Presiden Amerika Serikat Donald Trump kembali melontarkan peringatan keras kepada Iran di tengah memanasnya konflik yang melibatkan AS dan Israel. Dalam unggahan di Truth Social pada Selasa, Trump menyebut bahwa peradaban Iran bisa “musnah secara permanen” jika ketegangan terus meningkat.
Pernyataan itu menambah tekanan terhadap Teheran saat situasi keamanan di Timur Tengah kian rapuh. Trump juga menegaskan bahwa kehancuran besar itu masih bisa dihindari jika kepemimpinan Iran memilih langkah yang berbeda.
Ancaman terbaru Trump
Trump menulis bahwa “seluruh peradaban bisa hilang malam ini dan tidak akan pernah kembali lagi.” Kalimat tersebut muncul saat operasi militer antara AS, Israel, dan Iran masih berlangsung dan memicu kekhawatiran baru di kawasan.
Meski bernada sangat keras, Trump tetap menyisipkan pesan bahwa ia tidak menginginkan skenario itu terjadi. Namun, ia memberi sinyal bahwa keputusan akhir berada di tangan para pemimpin Iran.
Peringatan yang sudah disampaikan sebelumnya
Ancaman terbaru ini bukan yang pertama. Pada 30 Maret, Trump mengatakan AS akan “menghancurkan sepenuhnya” pembangkit listrik, ladang minyak, Pulau Kharg, dan fasilitas desalinasi Iran jika kesepakatan damai tidak tercapai.
Ia juga menyebut kemungkinan aksi pada 7 April jika Teheran tidak membuka kembali Selat Hormuz. Jalur itu sangat penting karena menjadi rute utama pengiriman minyak dan gas alam cair dari kawasan Teluk ke pasar dunia.
Beberapa pernyataan Trump sebelumnya menunjukkan bahwa Washington ingin menekan Iran lewat kombinasi ancaman militer dan tekanan ekonomi. Strategi itu juga bertujuan memaksa Teheran kembali ke meja perundingan.

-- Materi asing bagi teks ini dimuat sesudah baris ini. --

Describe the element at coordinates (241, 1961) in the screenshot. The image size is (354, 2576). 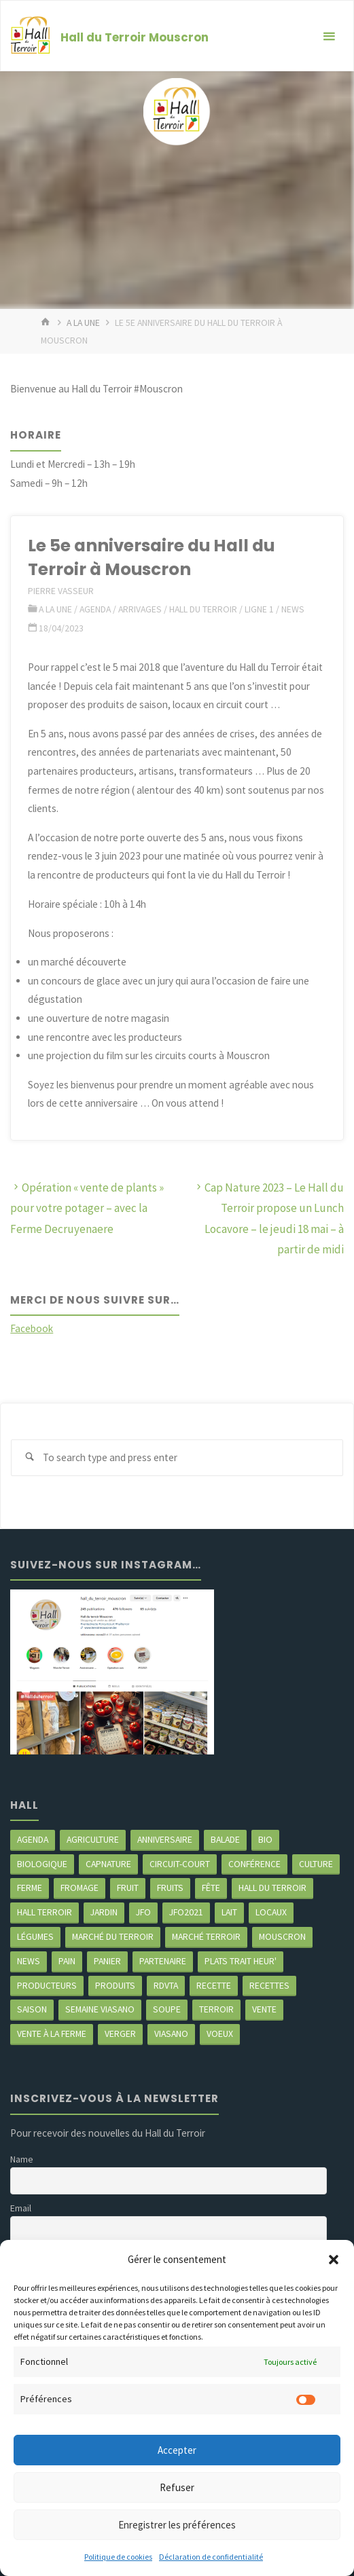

Serangan yang memicu eskalasi
Menurut data dalam laporan referensi, pada 28 Februari AS dan Israel melancarkan serangan ke sejumlah target di Iran, termasuk di Teheran. Serangan itu menyebabkan kerusakan dan jatuhnya korban sipil, lalu dibalas Iran dengan serangan ke wilayah Israel dan fasilitas militer AS di Timur Tengah.
Balasan tersebut membuat situasi bergerak cepat ke arah eskalasi yang lebih luas. Dampaknya tidak hanya terasa di bidang keamanan, tetapi juga langsung memukul jalur perdagangan energi global.
Dampak ke Selat Hormuz dan pasar energi
Eskalasi konflik membuat sebagian besar lalu lintas pelayaran di Selat Hormuz terhenti. Jalur sempit itu selama ini menjadi salah satu urat nadi utama distribusi minyak dunia, sehingga gangguan sekecil apa pun bisa berdampak besar pada harga energi.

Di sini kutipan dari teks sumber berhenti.